Exercise inputs:
Start of Block

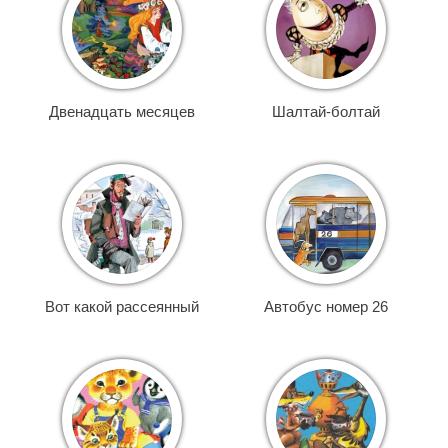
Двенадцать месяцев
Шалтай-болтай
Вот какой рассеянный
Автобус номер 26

End of Block
Start of Block

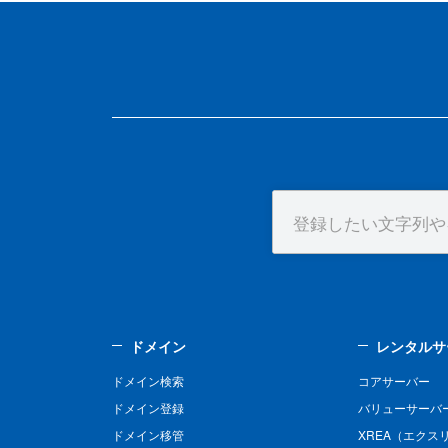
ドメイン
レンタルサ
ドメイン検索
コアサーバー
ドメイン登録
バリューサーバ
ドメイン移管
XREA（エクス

End of Block

Problem requirements:
Only the lines above from the one with "Двенадцать месяцев" up to and including the one with "Автобус номер 26" should be repeated, exactly as written.

Response area:
Двенадцать месяцев
Шалтай-болтай
Вот какой рассеянный
Автобус номер 26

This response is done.